# Exercise brief
Your answer must be an exact copy of the data, without any pictures.

# Listed entries
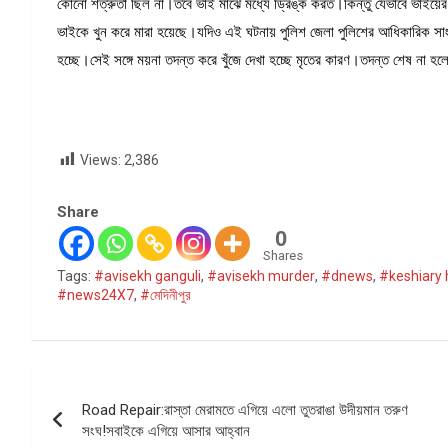
কোনো শত্রুতা ছিল না।তবে ভাই মাঝে মধ্যে ড্রিঙ্ক করত।কিন্তু যেভাবে ভাইয়ের 
ভাইকে খুন করে মারা হয়েছে।যদিও এই ঘটনায় পুলিশ জেলা পুলিশের আধিকারিক স
হচ্ছে।সেই সঙ্গে ময়না তদন্ত করে খুঁজে দেখা হচ্ছে মৃতের কারণ।তদন্ত শেষ না হল
Views:
2,386
Share
0
Shares
Tags:
#avisekh ganguli
,
#avisekh murder
,
#dnews
,
#keshiary 
#news24X7
,
#মেদিনীপুর
Post
Road Repair:রাস্তা মেরামতে এগিয়ে এলো তুতরাঙা উদীয়মান তরুণ
navigation
সংঘ!সবাইকে এগিয়ে আসার আহ্বান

# Written solution
কোনো শত্রুতা ছিল না।তবে ভাই মাঝে মধ্যে ড্রিঙ্ক করত।কিন্তু যেভাবে ভাইয়ের 
ভাইকে খুন করে মারা হয়েছে।যদিও এই ঘটনায় পুলিশ জেলা পুলিশের আধিকারিক স
হচ্ছে।সেই সঙ্গে ময়না তদন্ত করে খুঁজে দেখা হচ্ছে মৃতের কারণ।তদন্ত শেষ না হল
Views:
2,386
Share
0
Shares
Tags:
#avisekh ganguli
,
#avisekh murder
,
#dnews
,
#keshiary 
#news24X7
,
#মেদিনীপুর
Post
Road Repair:রাস্তা মেরামতে এগিয়ে এলো তুতরাঙা উদীয়মান তরুণ
navigation
সংঘ!সবাইকে এগিয়ে আসার আহ্বান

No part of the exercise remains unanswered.